Disclaimer: I am no AI alignment expert, so consider skipping this comment and reading the quality ones instead. But there are no other comments yet so here goes:
If I understood correctly,
You want to train a model, based on a limited training dataset (like all models)
To work reliably on inputs that are outside of the initial dataset
By iterating on the model, refining it, every time it gets new inputs that were outside of the previously available dataset
It seems to me (not that I know anything!!) like the model might update in very bad-for-humans ways, even while being well “aligned” to the initial data, and to all iterations, regardless of how they’re performed.
Imagine we are very stupid humans [0], and we give the AI some training data from an empty room containing a chess board, and we tell the AI which rooms-with-chess-boards are better for us. And the AI learns this well and everyone is happy (except for the previous chess world champion).
And then we run the AI and it goes outside the room and sees things very different from its training data.
Even if the AI notices the difference and alerts the humans,
The humans can’t review all that data
The humans don’t understand all the data (or concepts) that the AI is building
The humans probably think that they trained the AI on the morally important information, and the humans think that the AI is using a good process for extrapolating value, if I understood you correctly
And then the AI proceeds to act on models far beyond what it was trained on, and so regardless of how it extrapolated, that was an impossible task to begin with, and it probably destroys the world.
What am I missing?
[0]
Why did I use the toy empty-room-with-chess story?
Because part of the problem that I am trying to point out is “imagine how a training dataset can go wrong”, but it will never go wrong if for every missing-thing-in-the-dataset that we can imagine, we automatically imagine that the dataset contains that thing.
So ok, the AI knows that some human values are unknown to the AI.
What does the AI do about this?
The AI can do some action that maximizes the known-human-values, and risk hurting others.
The AI can do nothing and wait until it knows more (wait how long? There could always be missing values).
Something I’m not sure I understood from the article:
Does the AI assume that the AI is able to list all the possible values that humans maybe care about? Is this how the AI is supposed to guard against any of the possible-human-values from going down too much?
Hey :)
Disclaimer: I am no AI alignment expert, so consider skipping this comment and reading the quality ones instead. But there are no other comments yet so here goes:
If I understood correctly,
You want to train a model, based on a limited training dataset (like all models)
To work reliably on inputs that are outside of the initial dataset
By iterating on the model, refining it, every time it gets new inputs that were outside of the previously available dataset
It seems to me (not that I know anything!!) like the model might update in very bad-for-humans ways, even while being well “aligned” to the initial data, and to all iterations, regardless of how they’re performed.
TL;DR: I think so because concept space is superexponential and because value is fragile.
Imagine we are very stupid humans [0], and we give the AI some training data from an empty room containing a chess board, and we tell the AI which rooms-with-chess-boards are better for us.
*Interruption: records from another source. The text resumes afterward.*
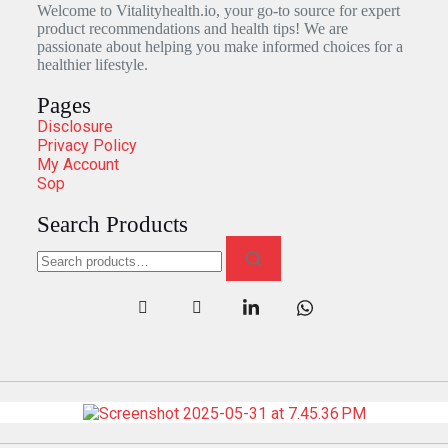
Welcome to Vitalityhealth.io, your go-to source for expert
product recommendations and health tips! We are
passionate about helping you make informed choices for a
healthier lifestyle.
Pages
Disclosure
Privacy Policy
My Account
Sop
Search Products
And the AI learns this well and everyone is happy (except for the previous chess world champion).
And then we run the AI and it goes outside the room and sees things very different from its training data.
Even if the AI notices the difference and alerts the humans,
The humans can’t review all that data
The humans don’t understand all the data (or concepts) that the AI is building
The humans probably think that they trained the AI on the morally important information, and the humans think that the AI is using a good process for extrapolating value, if I understood you correctly
And then the AI proceeds to act on models far beyond what it was trained on, and so regardless of how it extrapolated, that was an impossible task to begin with, and it probably destroys the world.
What am I missing?
[0]
Why did I use the toy empty-room-with-chess story?
Because part of the problem that I am trying to point out is “imagine how a training dataset can go wrong”, but it will never go wrong if for every missing-thing-in-the-dataset that we can imagine, we automatically imagine that the dataset contains that thing.
An AI that is aware that value is fragile will behave in a much more cautious way. This gives a different dynamic to the extrapolation process.
Thanks!
So ok, the AI knows that some human values are unknown to the AI.
What does the AI do about this?
The AI can do some action that maximizes the known-human-values, and risk hurting others.
The AI can do nothing and wait until it knows more (wait how long? There could always be missing values).
Something I’m not sure I understood from the article:
Does the AI assume that the AI is able to list all the possible values that humans maybe care about? Is this how the AI is supposed to guard against any of the possible-human-values from going down too much?